Nunca creí en eso. Fue un elección presidencial pero pareció un “reality show”. Una evidente clase magistral de xenofobia, insultos a las mujeres, descalificación a todo lo realizado por el actual presidente, rabietas por cada crítica, gestos de ninguneo a su contrincante, desinterés por la pérdida de apoyo de sus compañeros de partido y carencia de proyectos reales. Una campaña convertida en un capítulo de “El aprendiz”.

El éxito de los negocios, programas de televisión y certámenes de belleza los ha querido adecuar a una candidatura presidencial de la cual piensa que será exitoso usando los mismos métodos y levantando polémica por doquier. Pero esa polémica tiene un objetivo: “no importa si hablan bien o mal, lo importante es que hablen”. Frase típica y tomada muy en serio por el candidato. Bien hecho porque acapara portadas.

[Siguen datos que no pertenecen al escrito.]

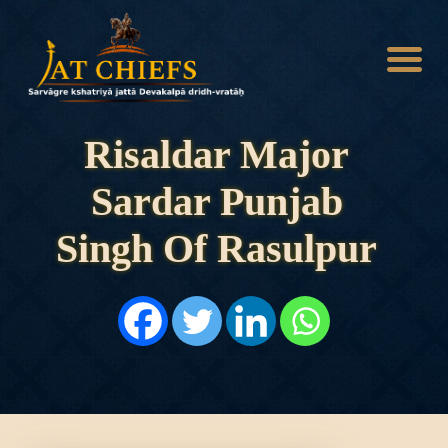
Risaldar Major
Sardar Punjab
HOME
HISTORY
Singh Of Rasulpur
DYNASTIES
STATES
NOBLES
ARTICLES
PERSONALITIES
BATTLES
ABOUT
CONTACTS
MORE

Desde mi corto interés en estar pendiente de las elecciones presidenciales de los Estados Unidos de América, no había visto una persona que sembrara tanta división y creara polémica cada vez que aparece. Dicho interés estriba en la importancia de esas elecciones, pues las decisiones del gobernante del país más poderoso del mundo tienen incidencias y consecuencias en otras naciones, principalmente en los países en vías de desarrollo.

“Cuando envían mexicanos, no traen a los mejores, traen gente con muchos problemas, traen drogas, son violadores […]”; fue el primer discurso que le escuché cuando anunció su intención de ser candidato presidencial, previo a disputar las primarias. Ese discurso inundó las portadas al instante y lejos de perjudicarle, obtuvo adeptos para lograr la nominación republicana.

Acepto, yo tampoco daba un cinco por Trump, solo daba un par de centavos por Hillary. Ninguno se ganó una unánime admiración y los ataques personales entre sí solo demostraron su fortaleza en un ring de boxeo y abismal debilidad para cargar a sus espaldas el título de “hombre o mujer más poderoso del mundo”. Estamos en una crisis, tremenda crisis política y carencia de liderazgos, cuya consecuencia es que una persona con tantos defectos y sin preparación adecuada llegue a ser Presidente. Pero su contrincante tampoco tenía mucho que ofrecer ni demostró ser la heroína que necesitaba Estados Unidos.

Aquí están los resultados, inesperados pero reales. Un inexperto en política y todas las telarañas conexas, un experto en sembrar odio y división, es el nuevo Presidente electo de los Estados Unidos de América. Dominará un país del que dudó de su seguridad democrática en caso de no ganar, de verle rabietas constantemente, de dejar dominarse por la ira, de ser un misógino reconocido.

La gente así lo quiso y hay que respetar una de las mejores democracias. Solo resta darle la bienvenida a Trump como Presidente, advertirle que el despacho Oval no es otro capítulo más de El Aprendiz, recomendarle que controle la ira porque en un ataque de esos puede sacar armas y tomar decisiones desastrosas, que le baje dos rayitas a sus comentarios racistas, pues se le pueden volcar en las calles y provocar desórdenes.

El muro, las deportaciones masivas y todas las promesas extremas que vociferó tendrán que estudiarse con detenimiento, muchas de ellas son económicamente difíciles de cumplir, como la deportación masiva, la cual tendrá el Estado que gastar millones de dólares para solventar esta cruzada.

Debido a la inexperiencia de Trump, su temple agresivo y sus rasgos autoritarios, se augura un monopolio presidencial de portadas, decisiones antojadizas, comentarios fuertes y encontronazos con otras naciones.  Un Presidente necesita mantener intacta su estabilidad emocional, y aquí veo lo contrario, veo a un Presidente que es capaz de gobernar al estilo Hitler y de provocar la tercera guerra mundial. Now, I believe in the third world war. Espero equivocarme.